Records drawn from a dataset
+ + + + +
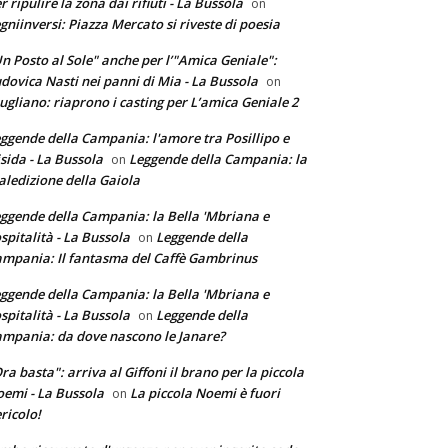
r ripulire la zona dai rifiuti - La Bussola
on
gniinversi: Piazza Mercato si riveste di poesia
n Posto al Sole" anche per l’"Amica Geniale":
dovica Nasti nei panni di Mia - La Bussola
on
ugliano: riaprono i casting per L’amica Geniale 2
ggende della Campania: l'amore tra Posillipo e
sida - La Bussola
Leggende della Campania: la
on
ledizione della Gaiola
ggende della Campania: la Bella 'Mbriana e
ospitalità - La Bussola
Leggende della
on
mpania: Il fantasma del Caffè Gambrinus
ggende della Campania: la Bella 'Mbriana e
ospitalità - La Bussola
Leggende della
on
mpania: da dove nascono le Janare?
ra basta": arriva al Giffoni il brano per la piccola
emi - La Bussola
La piccola Noemi è fuori
on
ricolo!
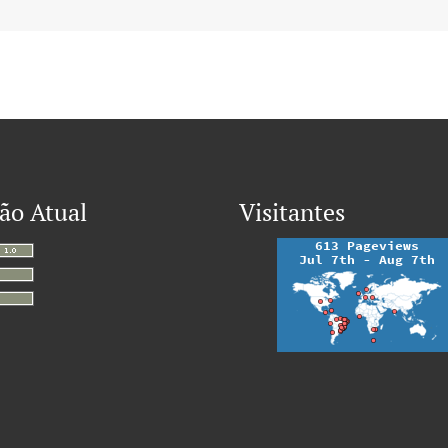
ão Atual
Visitantes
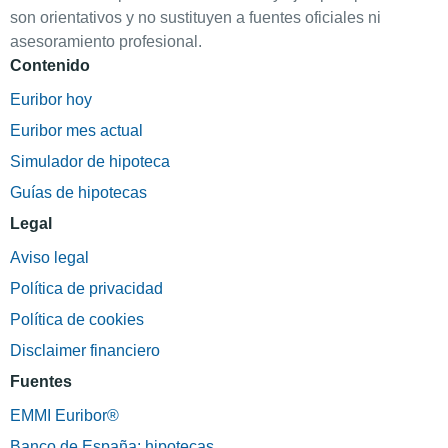
son orientativos y no sustituyen a fuentes oficiales ni
asesoramiento profesional.
Contenido
Euribor hoy
Euribor mes actual
Simulador de hipoteca
Guías de hipotecas
Legal
Aviso legal
Política de privacidad
Política de cookies
Disclaimer financiero
Fuentes
EMMI Euribor®
Banco de España: hipotecas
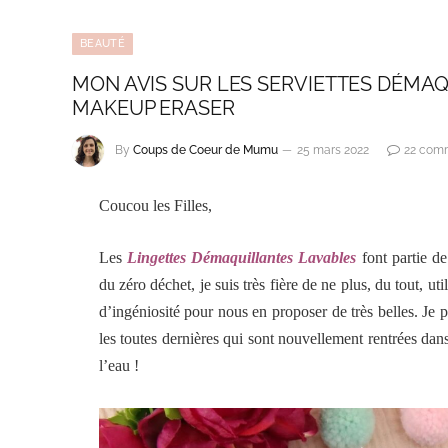
BEAUTÉ
MON AVIS SUR LES SERVIETTES DÉMAQ
MAKEUP ERASER
By
Coups de Coeur de Mumu
25 mars 2022
22 com
Coucou les Filles,
Les
Lingettes Démaquillantes Lavables
font partie d
du zéro déchet, je suis très fière de ne plus, du tout, u
d’ingéniosité pour nous en proposer de très belles. Je 
les toutes dernières qui sont nouvellement rentrées dans
l’eau !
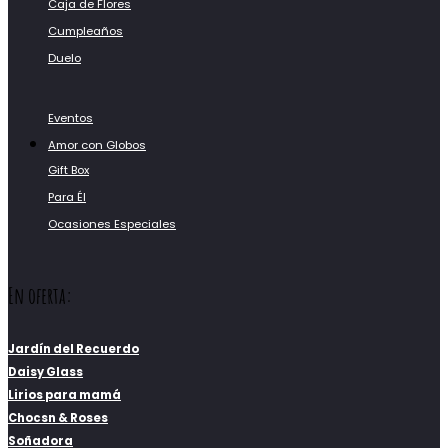
Caja de Flores
Cumpleaños
Duelo
Eventos
Amor con Globos
Gift Box
Para Él
Ocasiones Especiales
En oferta:
Jardín del Recuerdo
Daisy Glass
Lirios para mamá
Chocsn & Roses
Soñadora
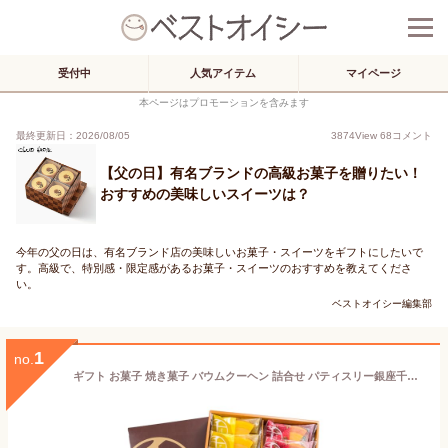
受付中
人気アイテム
マイページ
本ページはプロモーションを含みます
最終更新日：2026/08/05
3874
View
68
コメント
【父の日】有名ブランドの高級お菓子を贈りたい！
おすすめの美味しいスイーツは？
今年の父の日は、有名ブランド店の美味しいお菓子・スイーツをギフトにしたいで
す。高級で、特別感・限定感があるお菓子・スイーツのおすすめを教えてくださ
い。
ベストオイシー編集部
1
no.
ギフト お菓子 焼き菓子 バウムクーヘン 詰合せ パティスリー銀座千疋屋 銀座フルーツクーヘンB(16個入)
+ + + + +
▸ What this task involves
Check each line of the data above, and please copy the ones in which the string "della" occurs.

▸ Reply to the task
ggende della Campania: l'amore tra Posillipo e
Leggende della Campania: la
ledizione della Gaiola
ggende della Campania: la Bella 'Mbriana e
Leggende della
ggende della Campania: la Bella 'Mbriana e
Leggende della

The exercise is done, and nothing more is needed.